FAIRBORN — Wright State University music students will learn directly from one of America’s most popular classical artists when Misha Dichter visits the university as a Distinguished Visiting Artist in Residence.
Dichter will give a master class 1:30-3 p.m. Wednesday, Oct. 10, followed by a question-and-answer event from 3 to 4 p.m. in Schuster Hall in the Creative Arts Center. Both events are free and open to the university community and public.
Jackson Leung, professor of music and coordinator of keyboard studies, described the program as a once-in-a-lifetime opportunity for students to engage with a virtuoso pianist like Dichter.
“It will be really inspiring for our students to have this opportunity to interact with an artist of that stature,” Leung said.
Dichter’s visit is presented by CELIA, Wright State’s Ohio Center of Excellence for Collaborative Education, Leadership and Innovation in the Arts, and the School of Music, in collaboration with the Dayton Performing Arts Alliance.
The master class will feature performances by three Wright State piano performance students: sophomore Rebekah Robertson will perform Beethoven’s “The Tempest”; senior Michael Miranda will perform “Basso Ostinato” by Russian composer Rodion Shchedrin; and sophomore David Chi Tou Lao will perform Tchaikovsky’s “Dumka.”
The master class will be organized like a public lesson, with Dichter commenting on each student’s performance for their benefit and the audience’s. Leung will lead the Q&A session during which students, faculty members and teachers can ask questions of Dichter.
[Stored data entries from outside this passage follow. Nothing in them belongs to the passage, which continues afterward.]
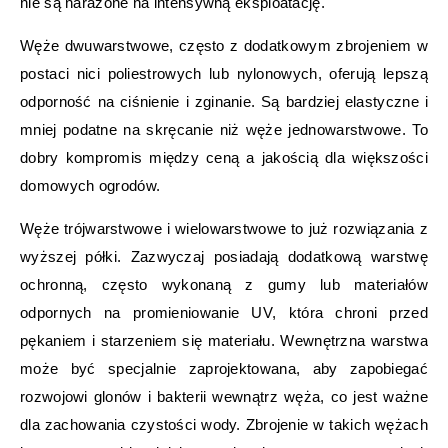
nie są narażone na intensywną eksploatację.
Węże dwuwarstwowe, często z dodatkowym zbrojeniem w
postaci nici poliestrowych lub nylonowych, oferują lepszą
odporność na ciśnienie i zginanie. Są bardziej elastyczne i
mniej podatne na skręcanie niż węże jednowarstwowe. To
dobry kompromis między ceną a jakością dla większości
domowych ogrodów.
Węże trójwarstwowe i wielowarstwowe to już rozwiązania z
wyższej półki. Zazwyczaj posiadają dodatkową warstwę
ochronną, często wykonaną z gumy lub materiałów
odpornych na promieniowanie UV, która chroni przed
pękaniem i starzeniem się materiału. Wewnętrzna warstwa
może być specjalnie zaprojektowana, aby zapobiegać
rozwojowi glonów i bakterii wewnątrz węża, co jest ważne
dla zachowania czystości wody. Zbrojenie w takich wężach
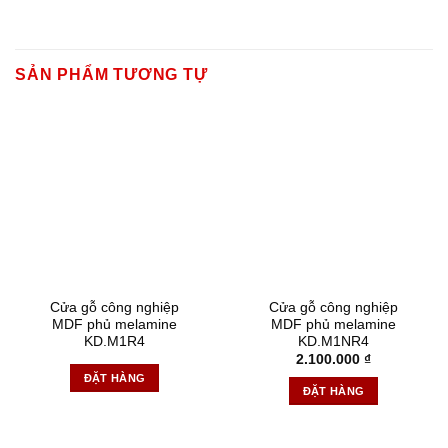
SẢN PHẨM TƯƠNG TỰ
Cửa gỗ công nghiệp
Cửa gỗ công nghiệp
MDF phủ melamine
MDF phủ melamine
KD.M1R4
KD.M1NR4
2.100.000
₫
ĐẶT HÀNG
ĐẶT HÀNG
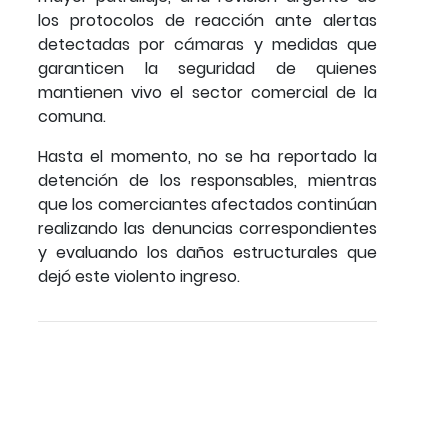
los protocolos de reacción ante alertas
detectadas por cámaras y medidas que
garanticen la seguridad de quienes
mantienen vivo el sector comercial de la
comuna.
Hasta el momento, no se ha reportado la
detención de los responsables, mientras
que los comerciantes afectados continúan
realizando las denuncias correspondientes
y evaluando los daños estructurales que
dejó este violento ingreso.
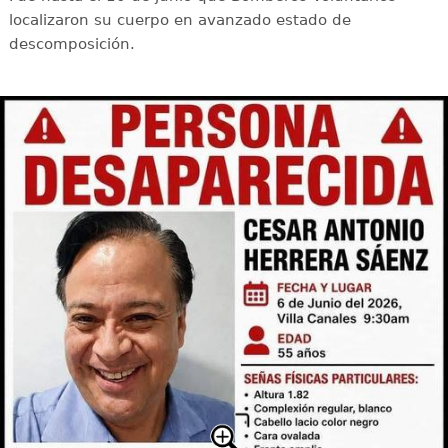
localizaron su cuerpo en avanzado estado de
descomposición.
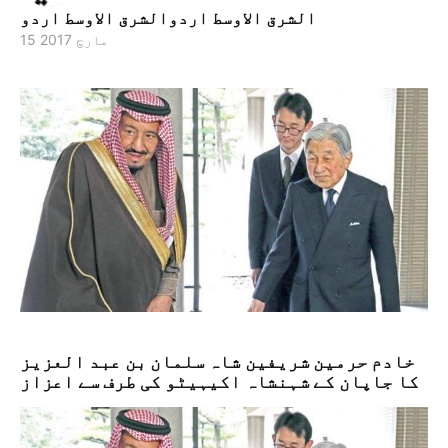
الشرق الاوسط اردوالشرق الاوسط اردو
15 مارچ 2017
خادم حرمین شریفین شاہ سلمان بن عبد العزیز
کا جاپان کے شہنشاہ اکیہیٹو کی طرف سے اعزاز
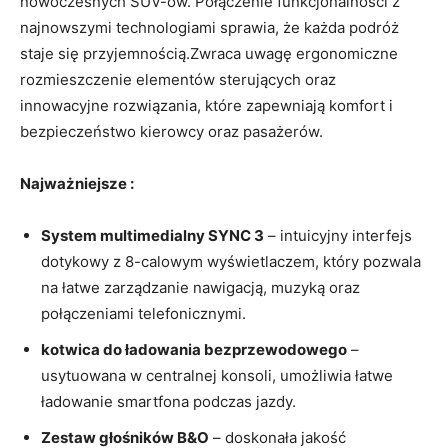
nowoczesnych SUV-ów. Połączenie funkcjonalności z
najnowszymi technologiami sprawia, że każda podróż
staje się przyjemnością.Zwraca uwagę ergonomiczne
rozmieszczenie elementów sterujących oraz
innowacyjne rozwiązania, które zapewniają komfort i
bezpieczeństwo kierowcy oraz pasażerów.
Najważniejsze :
System multimedialny SYNC 3
– intuicyjny interfejs
dotykowy z 8-calowym wyświetlaczem, który pozwala
na łatwe zarządzanie nawigacją, muzyką oraz
połączeniami telefonicznymi.
kotwica do ładowania bezprzewodowego
–
usytuowana w centralnej konsoli, umożliwia łatwe
ładowanie smartfona podczas jazdy.
Zestaw głośników B&O
– doskonała jakość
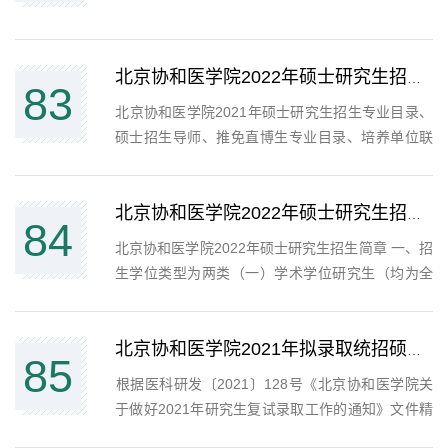
北京协和医学院2022年硕士研究生招生专业目录、硕士招生导师、推免直博生招生专业...
83
​北京协和医学院2021年硕士研究生招生专业目录、
硕士招生导师、推免直博生专业目录、培养单位联
系方式和参考书
北京协和医学院2022年硕士研究生招生简章
84
北京协和医学院2022年硕士研究生招生简章 一、招
生学位类型为两类（一）学术学位研究生（均为全
日制）。（二）专业学位研究生（包括全日制、非
全日制）。二、招生方式（一）统考生：参加全国
硕士研究生统一招生考试的考生。（二）推免生：
北京协和医学院2021年拟录取统招硕士研究生名单公示
85
具有推荐免试资格...
​根据医科研发〔2021〕128号《北京协和医学院关
于做好2021年研究生复试录取工作的通知》文件精
神，我校已完成了2021年统招硕士研究生的招生录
The program will appeal to all music students, even if they do not play the piano. Students can still learn from the interpretation of the music and the ideas and advice Dichter will provide, Leung said. “That would benefit any music student,” he said.
Dichter was born in Shanghai to parents who fled Poland at the outbreak of World War II. His family moved to Los Angeles when he was 2 and he began studying the piano at 5. As a student at the Juilliard School in New York City, he won the Silver Medal at the 1966 International Tchaikovsky Competition in Moscow, launching an international career that has spanned six decades.
He has performed works from almost all the major composers and with almost every major orchestra. His recordings of the complete Franz Liszt Hungarian Rhapsodies and the Liszt Piano Concertos helped set the standard for other performers worldwide. With his wife, pianist Cipa Dichter, he has toured North America and Europe, presenting both masterworks and neglected scores of the two-piano and piano-four-hand repertoires.
He also conducts widely attended master classes at major conservatories, universities and music festivals, including Aspen, Curtis, Eastman, Harvard, Juilliard, Yale and Holland’s Conservatorium van Amsterdam.
Dichter received the Grand Prix International du Disque Liszt in 1998 for his recording of Liszt’s piano transcriptions.
In addition to visiting Wright State, Dichter will perform in concert with the Dayton Philharmonic Orchestra at the Schuster Center in downtown Dayton on Oct. 12 and 13.